At Oracle our goal is to enable you to get timely insight from all of your data. We continuously enhance Oracle Database to allow workloads that have traditionally required extracting data from the database to run in-place. We do this to narrow the gap that exists between insights that can be obtained and available data – because any data movement introduces latencies, complexity due to more moving parts, the ensuing need for data reconciliation and governance, as well as increased cost. The Oracle tool set considers the needs of all types of enterprise users – users preferring GUI based access to analytics with smart defaults and heuristics out of the box, users choosing to work interactively and quantitatively with data using R, and users preferring SQL and focusing on operationalization of models.
Oracle recognized the need to support data analysts, statisticians, and data scientists with a widely used and rapidly growing statistical programming language. Oracle chose R – recognizing it as the new de facto standard for computational statistics and advanced analytics. Oracle supports R in at least 3 ways:
- R as the language of interaction with the database
- R as the language in which analytics can be written and executed in the database as a high performance computing platform
- R as the language in which several native high performance analytics have been written that execute in database
Additionally, of course, you may chose to leverage any of the CRAN algorithms to execute R scripts at the database server leveraging several forms of data parallelism.

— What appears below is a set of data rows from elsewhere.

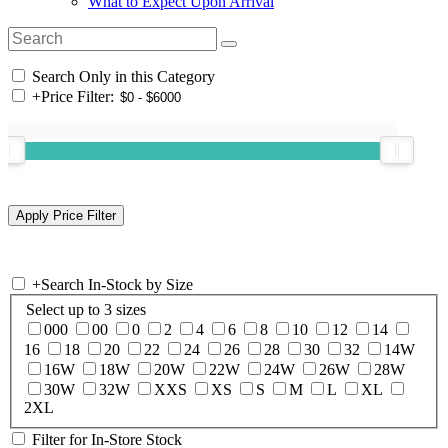
What to Expect Upon Arrival
Search Only in this Category
+
Price Filter:
+
Search In-Stock by Size
Select up to 3 sizes
000
00
0
2
4
6
8
10
12
14
16
18
20
22
24
26
28
30
32
14W
16W
18W
20W
22W
24W
26W
28W
30W
32W
XXS
XS
S
M
L
XL
2XL
Filter for In-Store Stock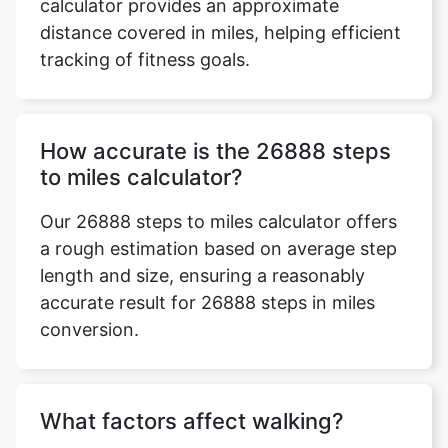
calculator provides an approximate
distance covered in miles, helping efficient
tracking of fitness goals.
How accurate is the 26888 steps
to miles calculator?
Our 26888 steps to miles calculator offers
a rough estimation based on average step
length and size, ensuring a reasonably
accurate result for 26888 steps in miles
conversion.
What factors affect walking?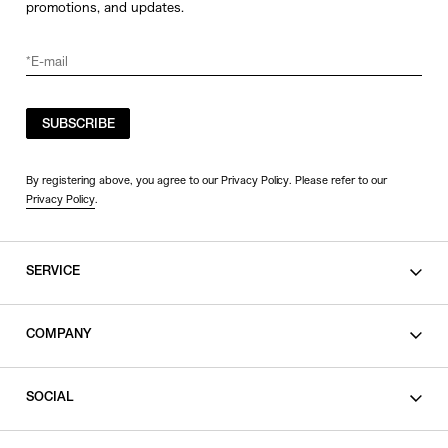
promotions, and updates.
SUBSCRIBE
By registering above, you agree to our Privacy Policy. Please refer to our
Privacy Policy
.
SERVICE
SHOPPING GUIDE
COMPANY
CONTACT
LEGAL
SOCIAL
PRIVACY POLICY
TERMS OF USE
INSTAGRAM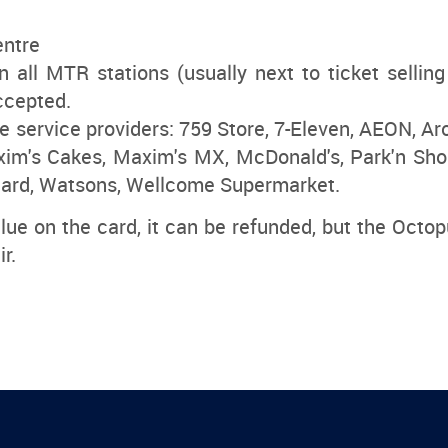
entre
 all MTR stations (usually next to ticket selli
ccepted.
 service providers: 759 Store, 7-Eleven, AEON, Aro
im's Cakes, Maxim's MX, McDonald's, Park'n Sho
ard, Watsons, Wellcome Supermarket.
alue on the card, it can be refunded, but the Octop
r.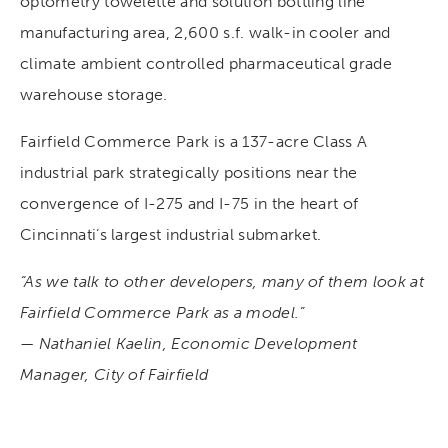
optometry towelette and solution bottling line
manufacturing area, 2,600 s.f. walk-in cooler and
climate ambient controlled pharmaceutical grade
warehouse storage.
Fairfield Commerce Park is a 137-acre Class A
industrial park strategically positions near the
convergence of I-275 and I-75 in the heart of
Cincinnati’s largest industrial submarket.
“As we talk to other developers, many of them look at
Fairfield Commerce Park as a model.”
— Nathaniel Kaelin, Economic Development
Manager, City of Fairfield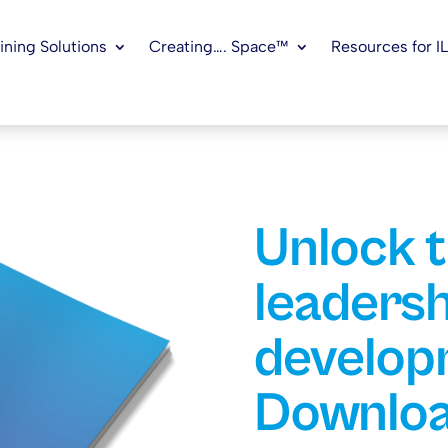
ining Solutions
Creating…. Space™
Resources for I
Unlock 
leadersh
develop
Downloa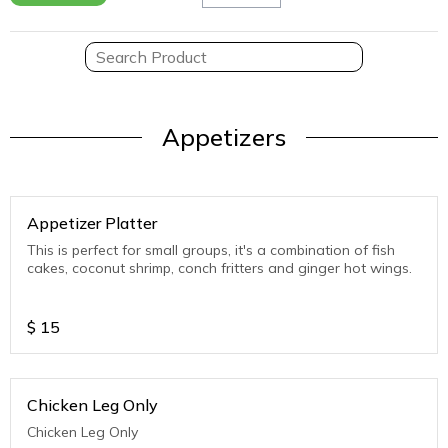
Appetizers
Appetizer Platter
This is perfect for small groups, it's a combination of fish
cakes, coconut shrimp, conch fritters and ginger hot wings.
$
15
Chicken Leg Only
Chicken Leg Only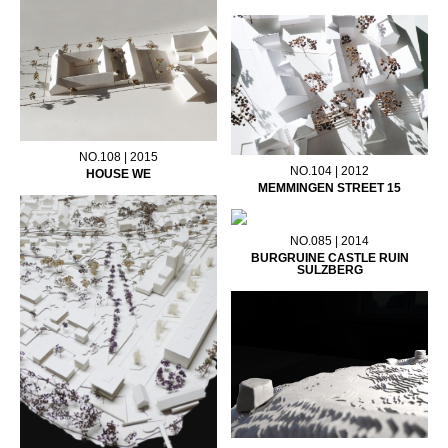
NO.108 | 2015
NO.104 | 2012
HOUSE WE
MEMMINGEN STREET 15
NO.085 | 2014
BURGRUINE CASTLE RUIN
SULZBERG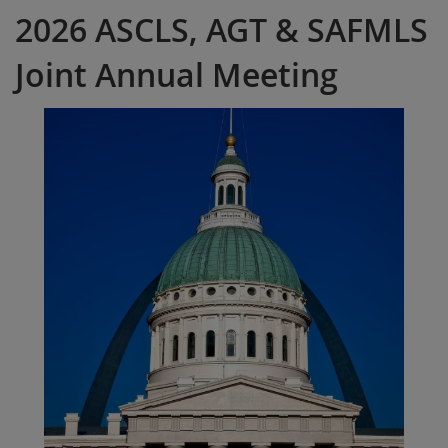
2026 ASCLS, AGT & SAFMLS
Joint Annual Meeting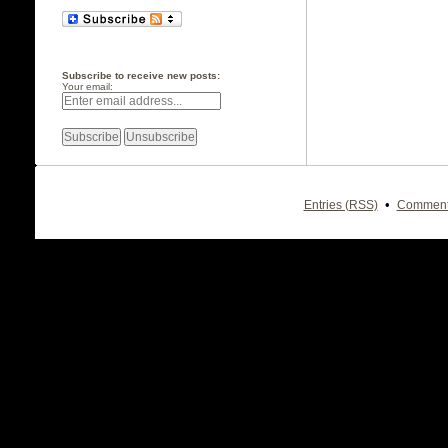
Subscribe to receive new posts:
Your email:
•
Entries (RSS)
Comment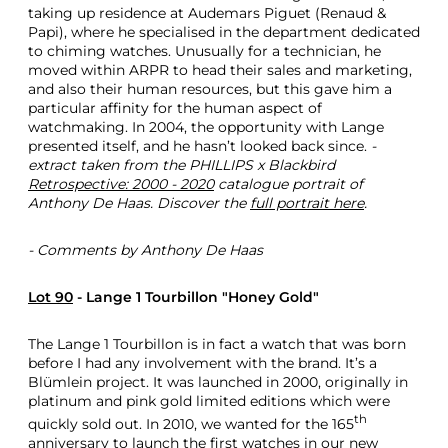
taking up residence at Audemars Piguet (Renaud &
h
Papi), where he specialised in the department dedicated
r
to chiming watches. Unusually for a technician, he
e
moved within ARPR to head their sales and marketing,
e
and also their human resources, but this gave him a
G
particular affinity for the human aspect of
r
watchmaking. In 2004, the opportunity with Lange
e
presented itself, and he hasn’t looked back since.
-
a
extract taken from the PHILLIPS x Blackbird
t
Retrospective: 2000 - 2020
catalogue portrait of
W
Anthony De Haas. Discover the
full portrait here
.
a
t
c
- Comments by Anthony De Haas
h
e
Lot 90
- Lange 1 Tourbillon "Honey Gold"
s
The Lange 1 Tourbillon is in fact a watch that was born
before I had any involvement with the brand. It’s a
Blümlein project. It was launched in 2000, originally in
platinum and pink gold limited editions which were
th
quickly sold out. In 2010, we wanted for the 165
anniversary to launch the first watches in our new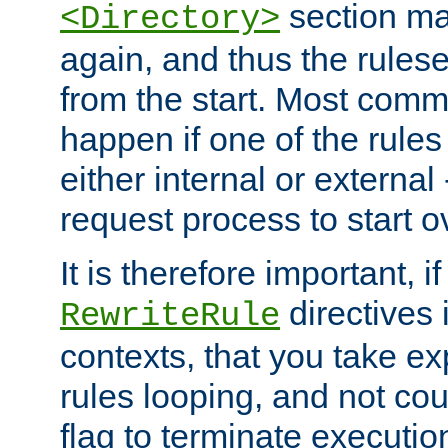
section ma
<Directory>
again, and thus the rules
from the start. Most commo
happen if one of the rules
either internal or external
request process to start o
It is therefore important, i
directives 
RewriteRule
contexts, that you take exp
rules looping, and not cou
flag to terminate execution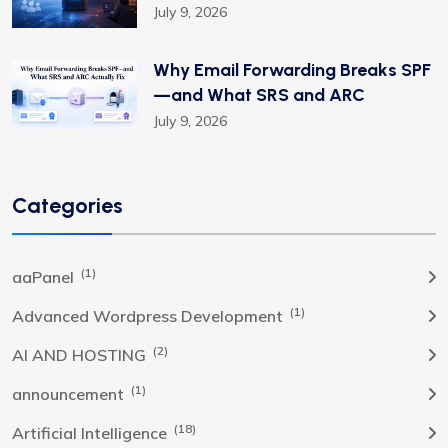
July 9, 2026
Why Email Forwarding Breaks SPF
—and What SRS and ARC
July 9, 2026
Categories
(1)
aaPanel
(1)
Advanced Wordpress Development
(2)
AI AND HOSTING
(1)
announcement
(18)
Artificial Intelligence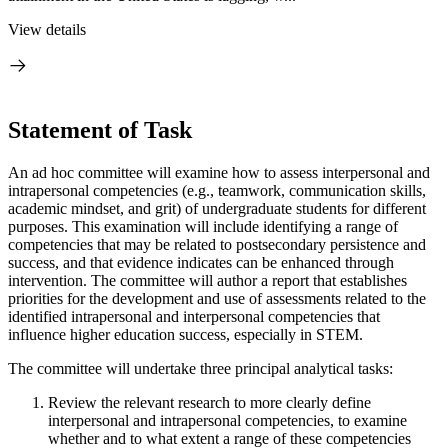
View details
Statement of Task
An ad hoc committee will examine how to assess interpersonal and
intrapersonal competencies (e.g., teamwork, communication skills,
academic mindset, and grit) of undergraduate students for different
purposes. This examination will include identifying a range of
competencies that may be related to postsecondary persistence and
success, and that evidence indicates can be enhanced through
intervention. The committee will author a report that establishes
priorities for the development and use of assessments related to the
identified intrapersonal and interpersonal competencies that
influence higher education success, especially in STEM.
The committee will undertake three principal analytical tasks:
Review the relevant research to more clearly define
interpersonal and intrapersonal competencies, to examine
whether and to what extent a range of these competencies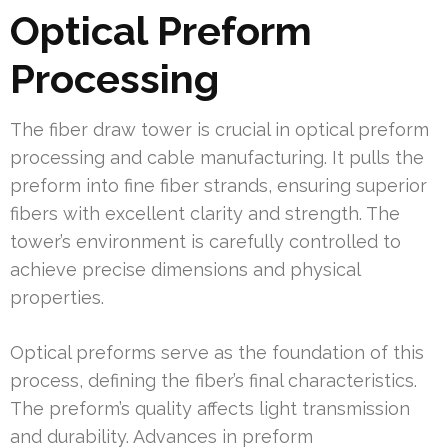
Optical Preform
Processing
The fiber draw tower is crucial in optical preform
processing and cable manufacturing. It pulls the
preform into fine fiber strands, ensuring superior
fibers with excellent clarity and strength. The
tower’s environment is carefully controlled to
achieve precise dimensions and physical
properties.
Optical preforms serve as the foundation of this
process, defining the fiber’s final characteristics.
The preform’s quality affects light transmission
and durability. Advances in preform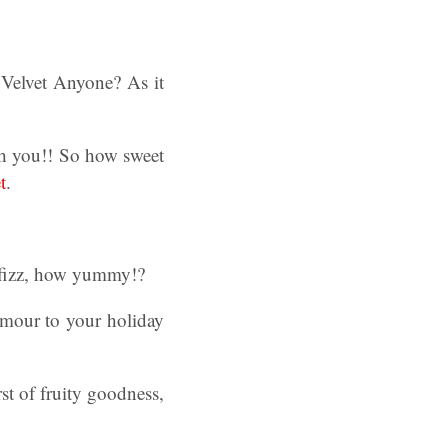
 Velvet Anyone? As it
th you!! So how sweet
t
.
 fizz, how yummy!?
lamour to your holiday
st of fruity goodness,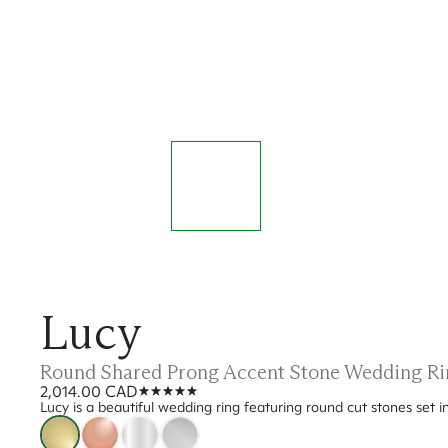
Lucy
Round Shared Prong Accent Stone Wedding Ri
2,014.00 CAD
Lucy is a beautiful wedding ring featuring round cut stones set in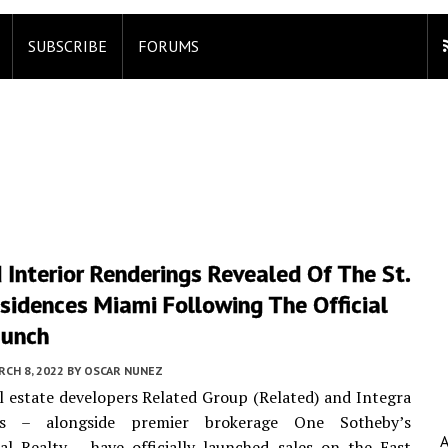
SUBSCRIBE
FORUMS
 Interior Renderings Revealed Of The St.
sidences Miami Following The Official
aunch
CH 8, 2022
BY
OSCAR NUNEZ
l estate developers Related Group (Related) and Integra
ts – alongside premier brokerage One Sotheby’s
al Realty – have officially launched sales on the East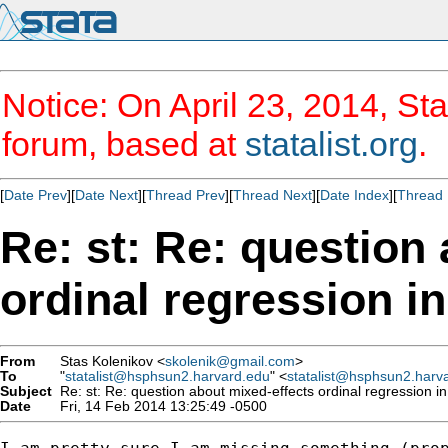
Notice: On April 23, 2014, Sta
forum, based at
statalist.org
.
[
Date Prev
][
Date Next
][
Thread Prev
][
Thread Next
][
Date Index
][
Thread 
Re: st: Re: question
ordinal regression i
From
Stas Kolenikov <
skolenik@gmail.com
>
To
"
statalist@hsphsun2.harvard.edu
" <
statalist@hsphsun2.harv
Subject
Re: st: Re: question about mixed-effects ordinal regression i
Date
Fri, 14 Feb 2014 13:25:49 -0500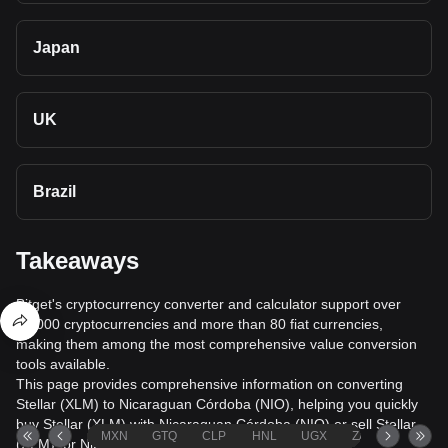
Japan
UK
Brazil
Takeaways
Bitget's cryptocurrency converter and calculator support over
40,000 cryptocurrencies and more than 80 fiat currencies,
making them among the most comprehensive value conversion
tools available.
This page provides comprehensive information on converting
Stellar (XLM) to Nicaraguan Córdoba (NIO), helping you quickly
buy Stellar (XLM) with Nicaraguan Córdoba (NIO) or sell Stellar
MXN
GTQ
CLP
HNL
UGX
ZAR
TND
(XLM) for Nicaraguan Córdoba (NIO).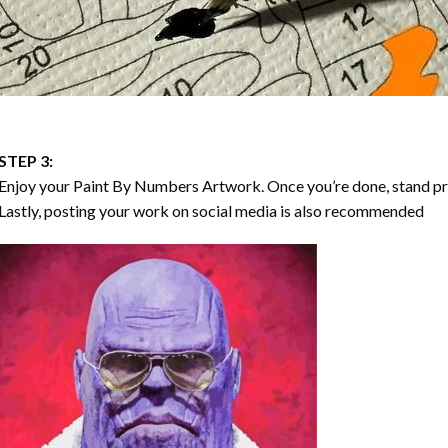
STEP 3:
Enjoy your
Paint By Numbers
Artwork. Once you’re done, stand p
Lastly, posting your work on social media is also recommended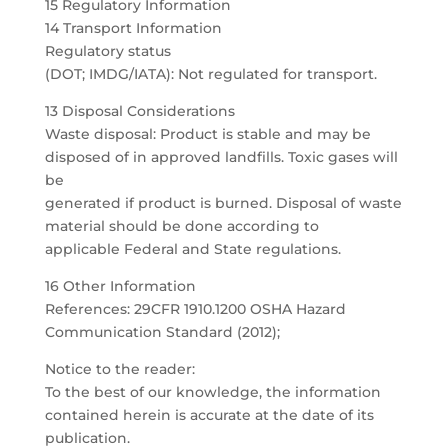
15 Regulatory Information
14 Transport Information
Regulatory status
(DOT; IMDG/IATA): Not regulated for transport.
13 Disposal Considerations
Waste disposal: Product is stable and may be
disposed of in approved landfills. Toxic gases will
be
generated if product is burned. Disposal of waste
material should be done according to
applicable Federal and State regulations.
16 Other Information
References: 29CFR 1910.1200 OSHA Hazard
Communication Standard (2012);
Notice to the reader:
To the best of our knowledge, the information
contained herein is accurate at the date of its
publication.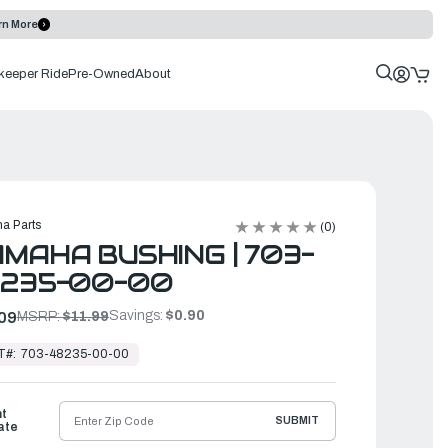
rn More
keeper Ride
Pre-Owned
About
a Parts
(0)
MAHA BUSHING | 703-
8235-00-00
Savings:
$0.90
09
MSRP:
$11.99
T#:
703-48235-00-00
ht
SUBMIT
ate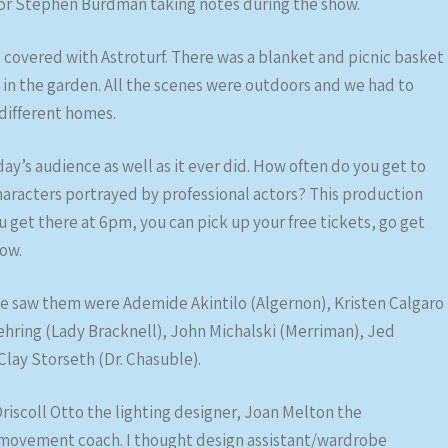
ctor Stephen Burdman taking notes during the show.
s covered with Astroturf. There was a blanket and picnic basket
a in the garden. All the scenes were outdoors and we had to
different homes.
day’s audience as well as it ever did. How often do you get to
characters portrayed by professional actors? This production
ou get there at 6pm, you can pick up your free tickets, go get
ow.
we saw them were Ademide Akintilo (Algernon), Kristen Calgaro
hring (Lady Bracknell), John Michalski (Merriman), Jed
Clay Storseth (Dr. Chasuble).
iscoll Otto the lighting designer, Joan Melton the
 movement coach. I thought design assistant/wardrobe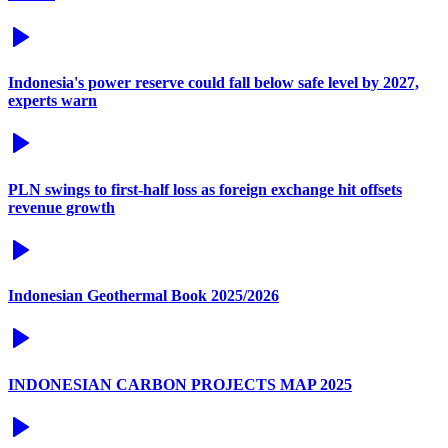
Indonesia's power reserve could fall below safe level by 2027,
experts warn
PLN swings to first-half loss as foreign exchange hit offsets
revenue growth
Indonesian Geothermal Book 2025/2026
INDONESIAN CARBON PROJECTS MAP 2025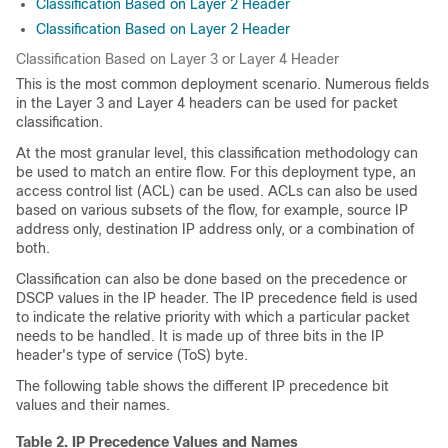
Classification Based on Layer 2 Header
Classification Based on Layer 2 Header
Classification Based on Layer 3 or Layer 4 Header
This is the most common deployment scenario. Numerous fields
in the Layer 3 and Layer 4 headers can be used for packet
classification.
At the most granular level, this classification methodology can
be used to match an entire flow. For this deployment type, an
access control list (ACL) can be used. ACLs can also be used
based on various subsets of the flow, for example, source IP
address only, destination IP address only, or a combination of
both.
Classification can also be done based on the precedence or
DSCP values in the IP header. The IP precedence field is used
to indicate the relative priority with which a particular packet
needs to be handled. It is made up of three bits in the IP
header's type of service (ToS) byte.
The following table shows the different IP precedence bit
values and their names.
Table 2.
IP Precedence Values and Names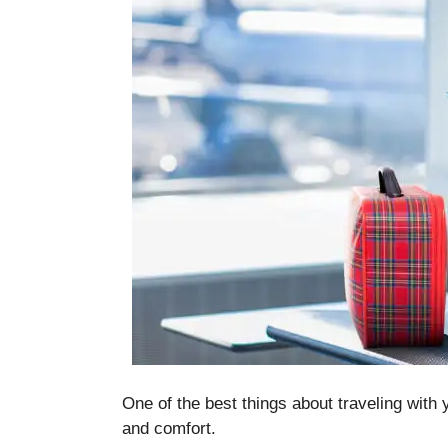
One of the best things about traveling with 
and comfort.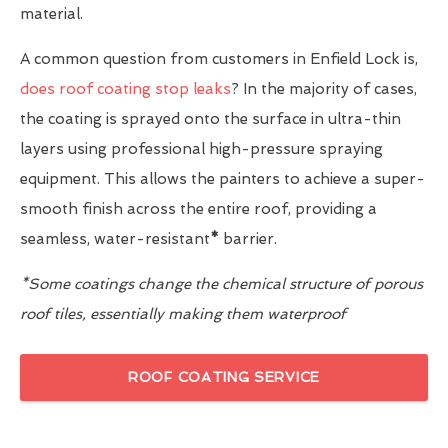
material.
A common question from customers in Enfield Lock is,
does roof coating stop leaks
? In the majority of cases,
the coating is sprayed onto the surface in ultra-thin
layers using professional high-pressure spraying
equipment. This allows the painters to achieve a super-
smooth finish across the entire roof, providing a
seamless, water-resistant
*
barrier.
*Some coatings change the chemical structure of porous
roof tiles, essentially making them waterproof
ROOF COATING SERVICE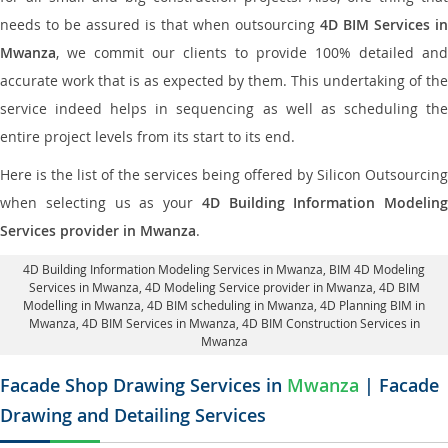
needs to be assured is that when outsourcing
4D BIM Services in
Mwanza
, we commit our clients to provide 100% detailed and
accurate work that is as expected by them. This undertaking of the
service indeed helps in sequencing as well as scheduling the
entire project levels from its start to its end.
Here is the list of the services being offered by Silicon Outsourcing
when selecting us as your
4D Building Information Modeling
Services provider in Mwanza
.
4D Building Information Modeling Services in Mwanza
, BIM 4D Modeling
Services in Mwanza,
4D Modeling Service provider in Mwanza
, 4D BIM
Modelling in Mwanza,
4D BIM scheduling in Mwanza
, 4D Planning BIM in
Mwanza, 4D BIM Services in Mwanza,
4D BIM Construction Services in
Mwanza
Facade Shop Drawing Services in
Mwanza
| Facade
Drawing and Detailing Services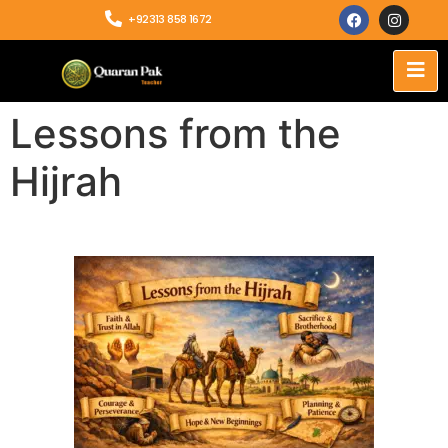
+92313 858 1672
Lessons from the
Hijrah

Providing the first and only supported commercial distribution of R from an established company, Oracle released Oracle R Distribution. In 2012 Oracle embarked on the Hadoop journey acknowledging alternative data management options emerging in the open source for management of unstructured or not-yet-structured data. In keeping with our strategy of delivering analytics close to where data is stored, Oracle extended Advanced Analytics capabilities to execute on HDFS resident data in Hadoop environments. R has been integrated into Hadoop in exactly the same manner as it has been with the database.
Realizing that data is stored in both database and non-database environment, Oracle provides users options for storing their data (in Oracle Database, HDFS, and Spark RDD), where to perform computations (in-database or the Hadoop cluster), and where results should be stored (Oracle Database or HDFS). Users can write R scripts that can be leveraged across database and Hadoop environments. Oracle Database, as a preferred location for storing R scripts, data, and result objects, provides a real-time scoring and deployment platform. It is also easy to create a model factory environment with authorization, roles, and privileges, combined with auditing, backup, recovery, and security.
Oracle provides a common infrastructure that supports both in-database and custom R algorithms. Oracle also provides an integrated GUI for business users. Oracle provides both R-based access and GUI-based access to in-database analytics. A major part of Oracle’s strategy is to maintain agility in our portfolio of supported techniques – being responsive to customer needs.